1. Entry parameters: control task distribution from the namenode level, this parameter modification must restart the namenode, and does not need to restart the datanode.
dfs.namenode.replication.work.multiplier.per.iteration 这个参数apache hadoop默认值2，cdh集群默认值10
This parameter determines the number of blocks that can be replicated to each DN when the NN and DN perform a heartbeat (3s) to send the task list. For example, if the cluster has 500 nodes, this value is set to 10, then the number of data blocks copied by the datanode can be sent by a heartbeat namnode is 10*500=5000. If a node is offline/decommissioned and 800000 blocks need to be copied, how long does it take for the namenode to distribute the tasks of the blocks to be copied to the datanodes.
2. Export parameters: Compared with the task distribution control from the nanonode above, the following two use datanode level control, and these two parameters also need to restart the namenode
1.dfs.namenode.replication.max-streams apache hadoop默认值是2，cdh集群默认20。
The meaning of this parameter is to control the maximum number of threads for data replication of the datanode node. From the above we know that the replication priority of the block is divided into five types. This parameter controls the block copy that does not include the highest priority. That is, except for the highest priority copy flow limit
2.dfs.namenode.replication.max-streams-hard-limit 这个值apache hadoop默认值2，cdh集群默认值40
The meaning of this parameter is to control the number of streams copied by all priority blocks of the datanode, including the highest priority; generally the above and above two parameters are used in conjunction with each other.

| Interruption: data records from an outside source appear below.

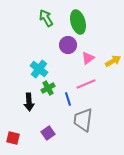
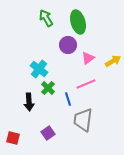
green cross: rotated 16 degrees counterclockwise
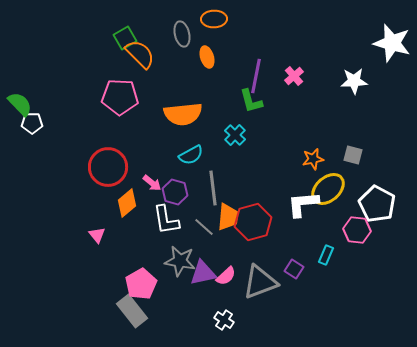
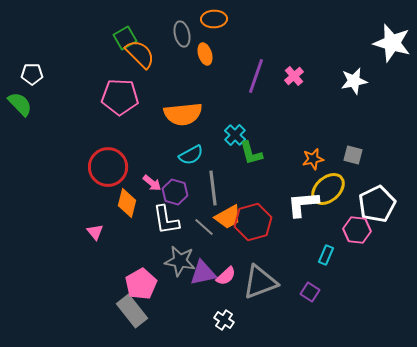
orange ellipse at (207, 57): moved 2 px left, 3 px up
purple line at (256, 76): rotated 8 degrees clockwise
white star at (354, 81): rotated 8 degrees counterclockwise
green L-shape at (251, 101): moved 52 px down
white pentagon at (32, 123): moved 49 px up
orange diamond at (127, 203): rotated 36 degrees counterclockwise
white pentagon at (377, 204): rotated 18 degrees clockwise
orange trapezoid at (228, 217): rotated 56 degrees clockwise
pink triangle at (97, 235): moved 2 px left, 3 px up
purple square at (294, 269): moved 16 px right, 23 px down
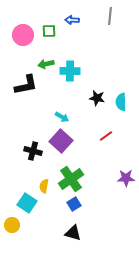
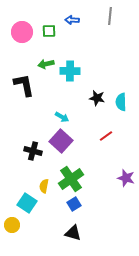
pink circle: moved 1 px left, 3 px up
black L-shape: moved 2 px left; rotated 90 degrees counterclockwise
purple star: rotated 18 degrees clockwise
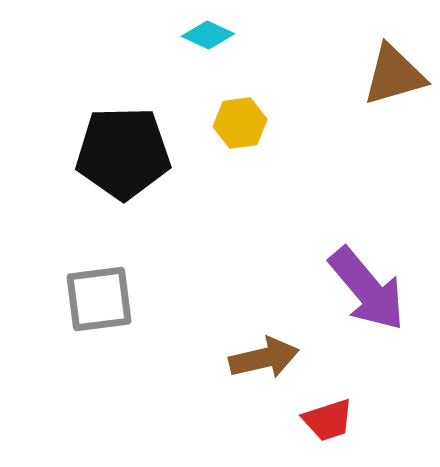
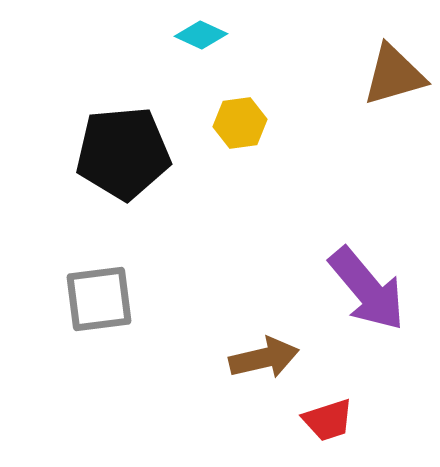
cyan diamond: moved 7 px left
black pentagon: rotated 4 degrees counterclockwise
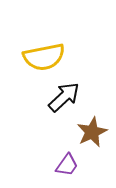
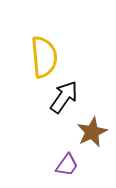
yellow semicircle: rotated 84 degrees counterclockwise
black arrow: rotated 12 degrees counterclockwise
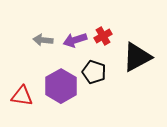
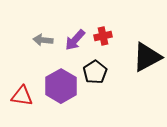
red cross: rotated 18 degrees clockwise
purple arrow: rotated 30 degrees counterclockwise
black triangle: moved 10 px right
black pentagon: moved 1 px right; rotated 20 degrees clockwise
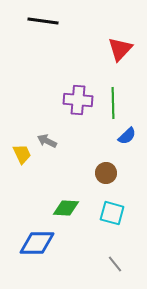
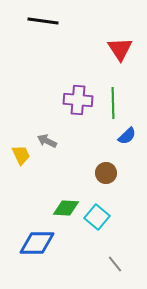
red triangle: rotated 16 degrees counterclockwise
yellow trapezoid: moved 1 px left, 1 px down
cyan square: moved 15 px left, 4 px down; rotated 25 degrees clockwise
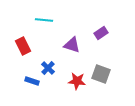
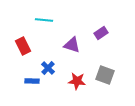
gray square: moved 4 px right, 1 px down
blue rectangle: rotated 16 degrees counterclockwise
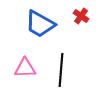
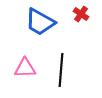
red cross: moved 2 px up
blue trapezoid: moved 2 px up
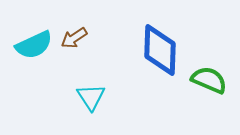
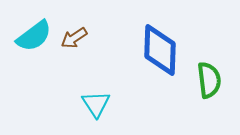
cyan semicircle: moved 9 px up; rotated 12 degrees counterclockwise
green semicircle: rotated 60 degrees clockwise
cyan triangle: moved 5 px right, 7 px down
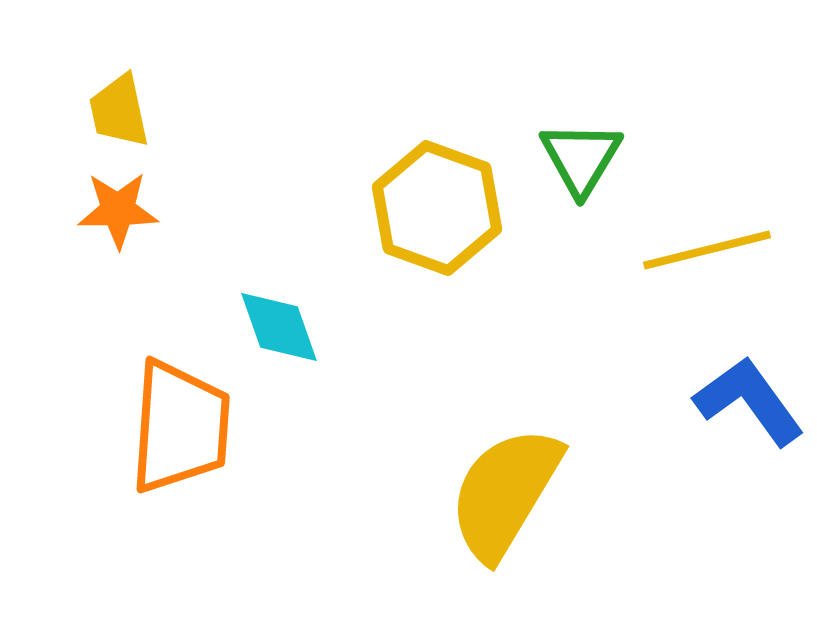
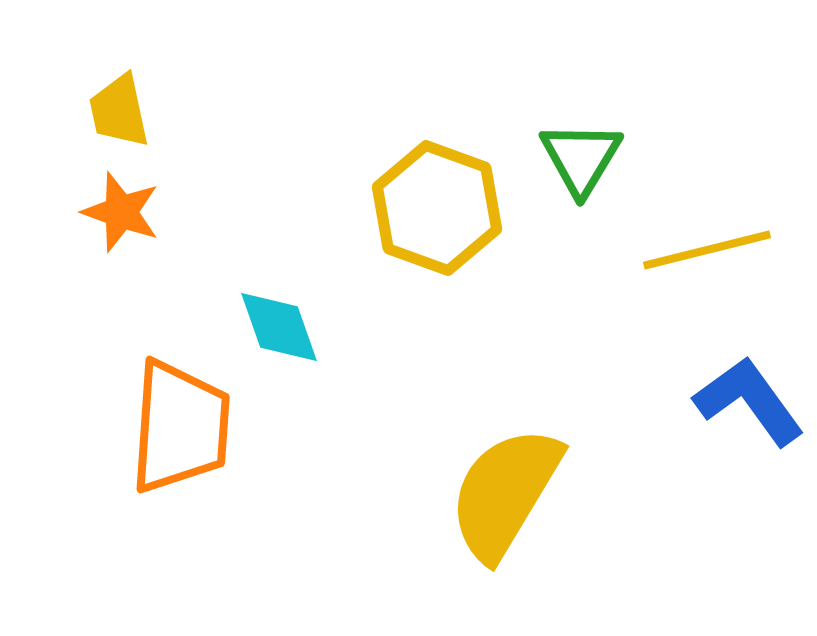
orange star: moved 3 px right, 2 px down; rotated 20 degrees clockwise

Screaming summary: The former parameter controls the frequency at which the datanode accepts tasks, and the latter two parameters further limit the maximum amount of parallel thread network transmission that the DataNode can complete at one time. The specific value of the above parameters depends on the scale of the cluster and the configuration of the cluster, and cannot be the same. Generally speaking, it is easier to control from the entrance. For example, a cluster of 500 units, dfs.namenode.replication.work.multiplier.per.iteration=10, then the cluster will distribute 5000 blocks in one heartbeat. If the cluster file storage is all scattered on 500 nodes, each node will replicate 10 at the same time. A block (actually because of the copy shelving strategy, rack awareness, etc., not all nodes will participate in data replication), each block size is 128Mb, then the network load of each node is 128*10/3=546Mb/s, At this time, you have to look at whether there is a bandwidth bottleneck in combination with the actual situation, and whether such a large network IO will affect the calculation of normal tasks. If there is, this value should be reduced.

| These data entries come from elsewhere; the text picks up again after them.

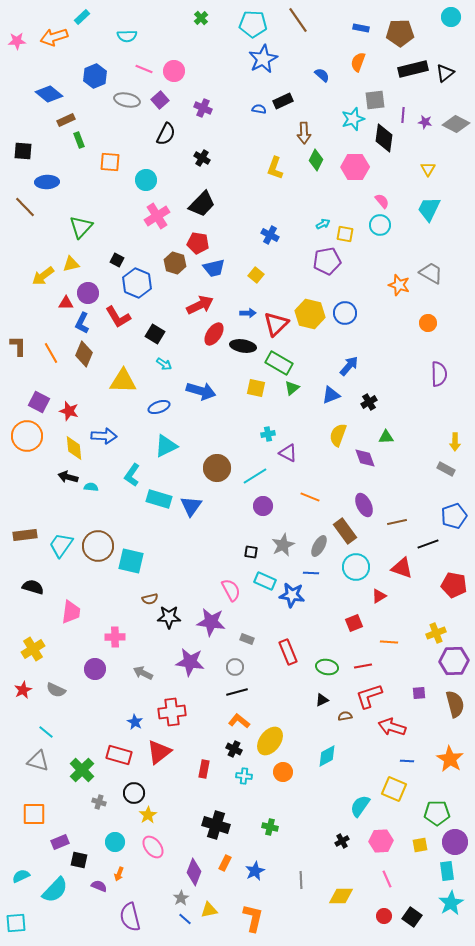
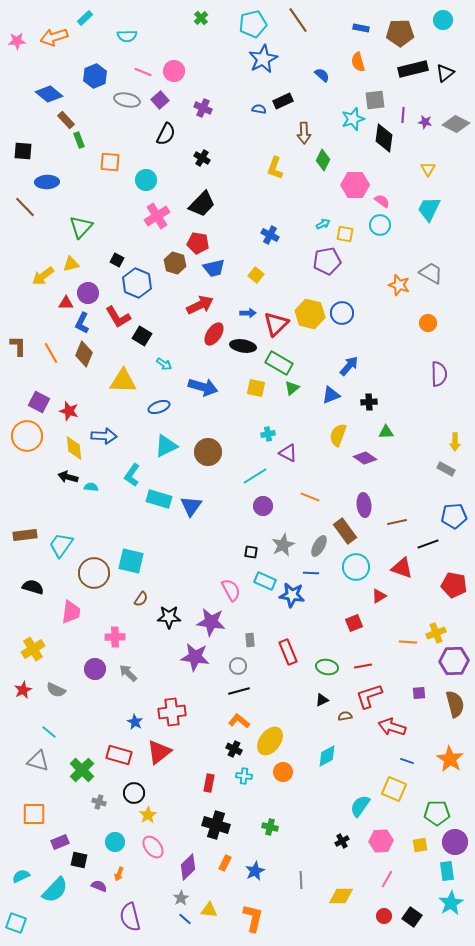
cyan rectangle at (82, 17): moved 3 px right, 1 px down
cyan circle at (451, 17): moved 8 px left, 3 px down
cyan pentagon at (253, 24): rotated 16 degrees counterclockwise
orange semicircle at (358, 62): rotated 36 degrees counterclockwise
pink line at (144, 69): moved 1 px left, 3 px down
brown rectangle at (66, 120): rotated 72 degrees clockwise
green diamond at (316, 160): moved 7 px right
pink hexagon at (355, 167): moved 18 px down
pink semicircle at (382, 201): rotated 14 degrees counterclockwise
blue circle at (345, 313): moved 3 px left
black square at (155, 334): moved 13 px left, 2 px down
blue arrow at (201, 391): moved 2 px right, 4 px up
black cross at (369, 402): rotated 28 degrees clockwise
green triangle at (386, 437): moved 5 px up
purple diamond at (365, 458): rotated 35 degrees counterclockwise
brown circle at (217, 468): moved 9 px left, 16 px up
purple ellipse at (364, 505): rotated 20 degrees clockwise
blue pentagon at (454, 516): rotated 15 degrees clockwise
brown circle at (98, 546): moved 4 px left, 27 px down
brown semicircle at (150, 599): moved 9 px left; rotated 42 degrees counterclockwise
gray rectangle at (247, 639): moved 3 px right, 1 px down; rotated 64 degrees clockwise
orange line at (389, 642): moved 19 px right
purple star at (190, 662): moved 5 px right, 5 px up
gray circle at (235, 667): moved 3 px right, 1 px up
gray arrow at (143, 673): moved 15 px left; rotated 18 degrees clockwise
black line at (237, 692): moved 2 px right, 1 px up
cyan line at (46, 732): moved 3 px right
blue line at (407, 761): rotated 16 degrees clockwise
red rectangle at (204, 769): moved 5 px right, 14 px down
purple diamond at (194, 872): moved 6 px left, 5 px up; rotated 24 degrees clockwise
pink line at (387, 879): rotated 54 degrees clockwise
yellow triangle at (209, 910): rotated 18 degrees clockwise
cyan square at (16, 923): rotated 25 degrees clockwise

2. How to quickly go offline
The essence of how to get a node offline quickly is actually to increase the replication speed of the copy. It is mainly controlled by the above three parameters. The first is to control the distribution of namenode tasks, and the second is to control the replication rate of datanodes, provided that it does not affect the progress of normal production tasks. The smaller the cluster size, the slower the offline, for example, because the total number of distributions will be much slower.
For example, for a 500 node dfs.namenode.replication.work.multiplier.per.iteration=10, the value of a 50 node should be set to 100, so that the speed of the two namenode task distribution can be the same. Specifically combined with the actual cluster size settings.

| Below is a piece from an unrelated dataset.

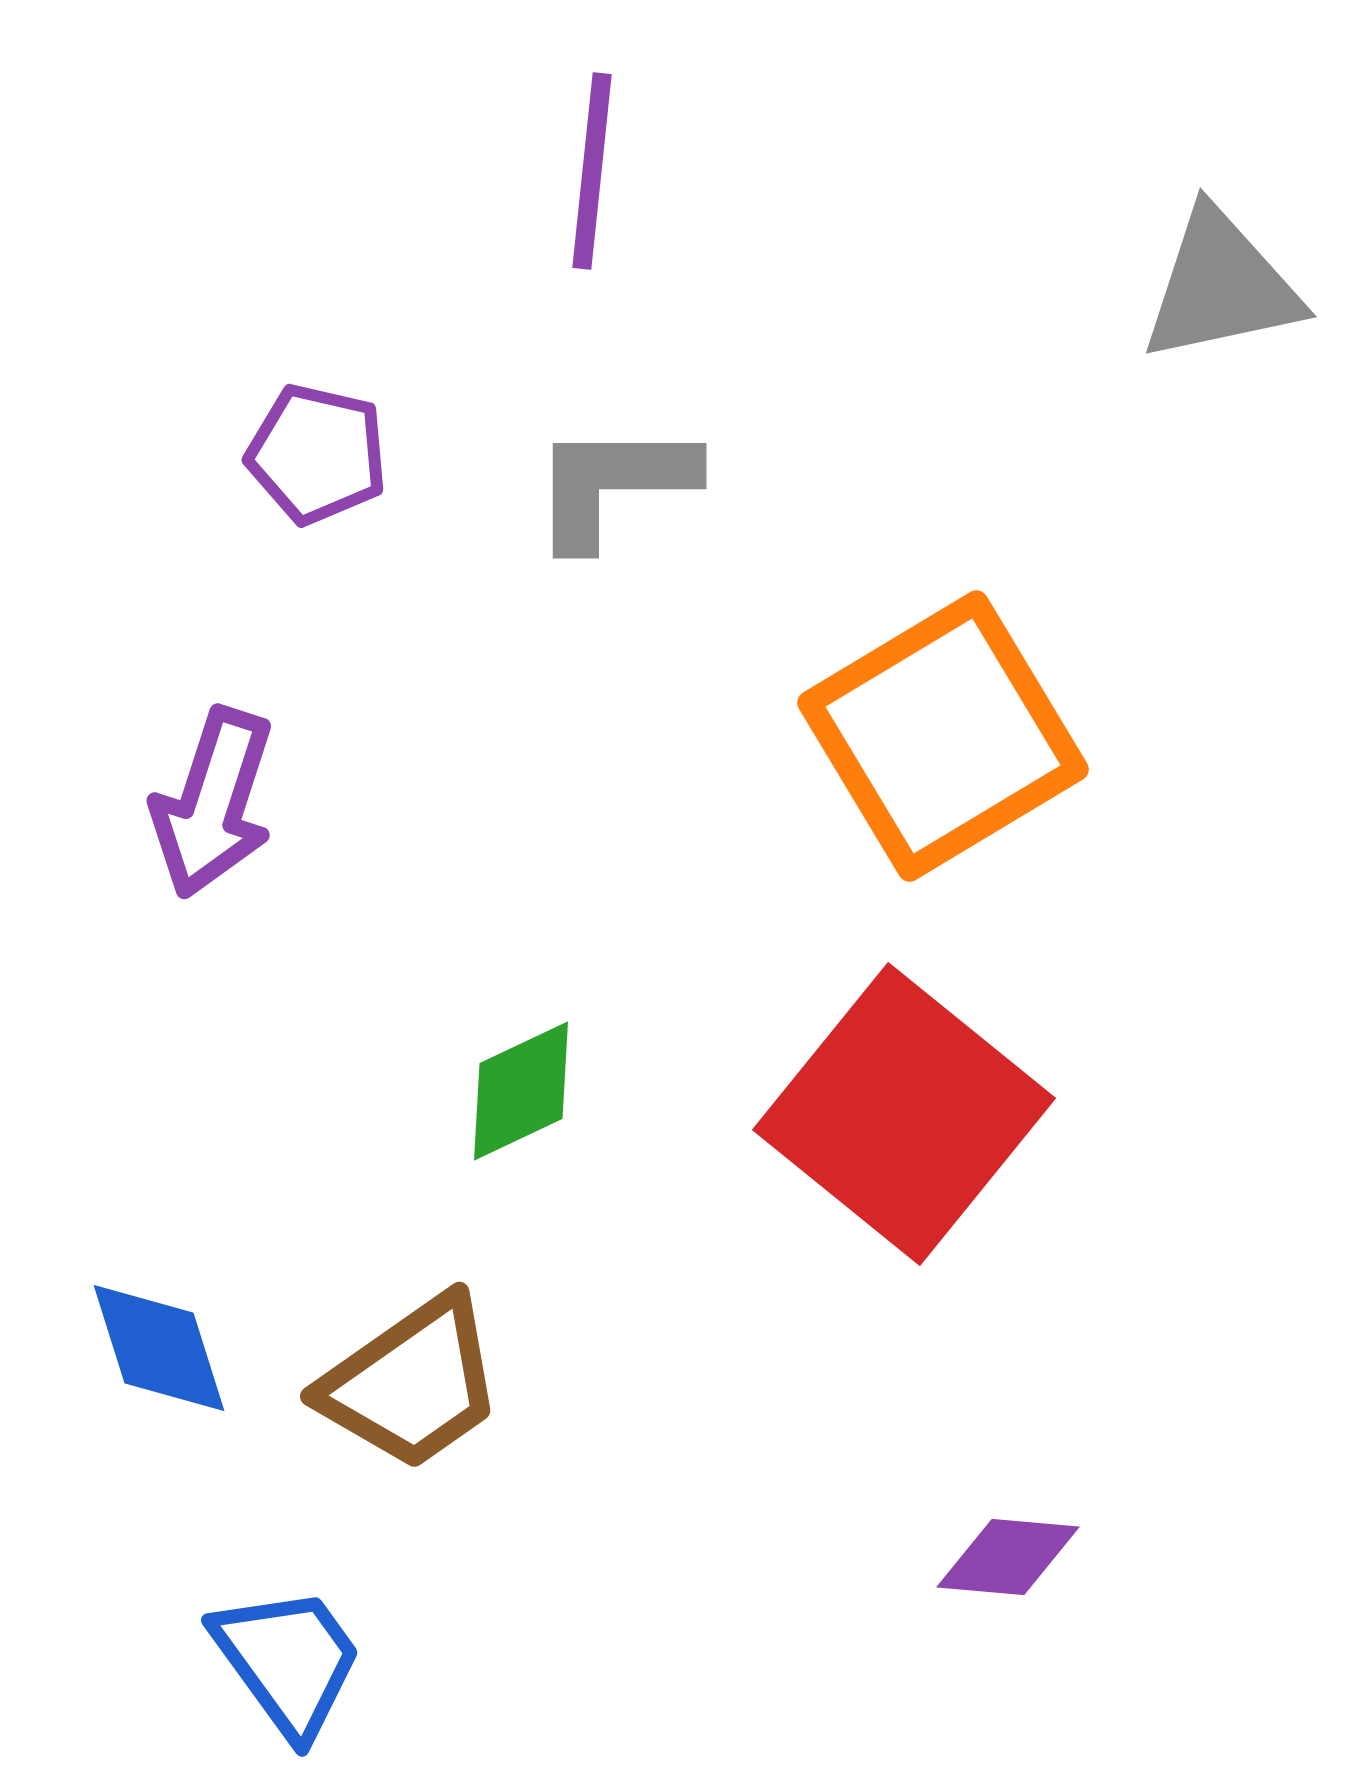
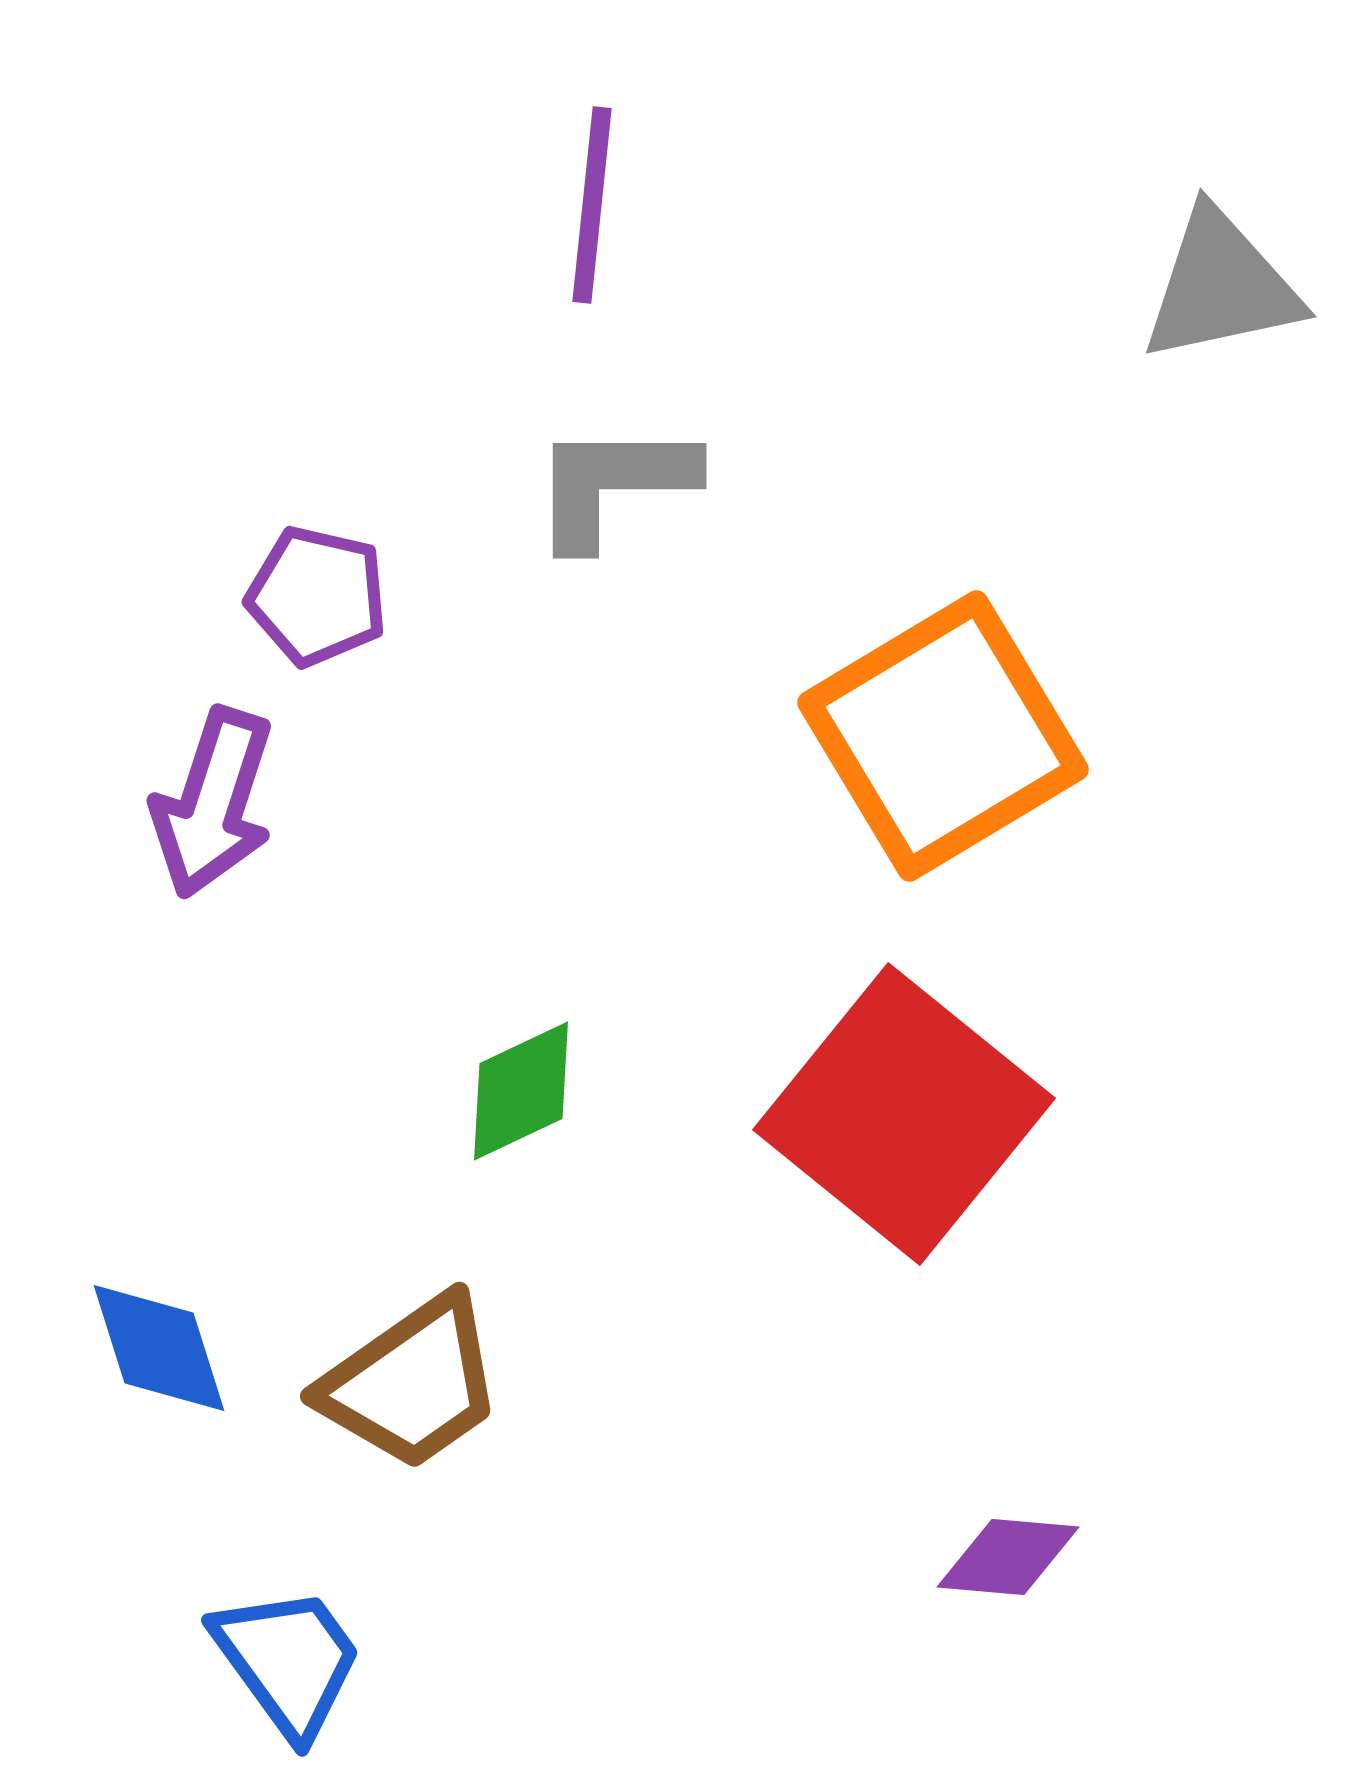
purple line: moved 34 px down
purple pentagon: moved 142 px down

Based on actual experience and usage value, 800,000 blocks of nodes, about 50T of data, 650-scale dn cluster, the data replication time is about ten minutes, the entire node offline time is only half an hour, it is already very fast At the same time, it did not affect the scheduling of normal tasks. It did not reach the bottleneck of the cluster bandwidth limit. It only used 75% of the total bandwidth, and went offline smoothly without affecting tasks.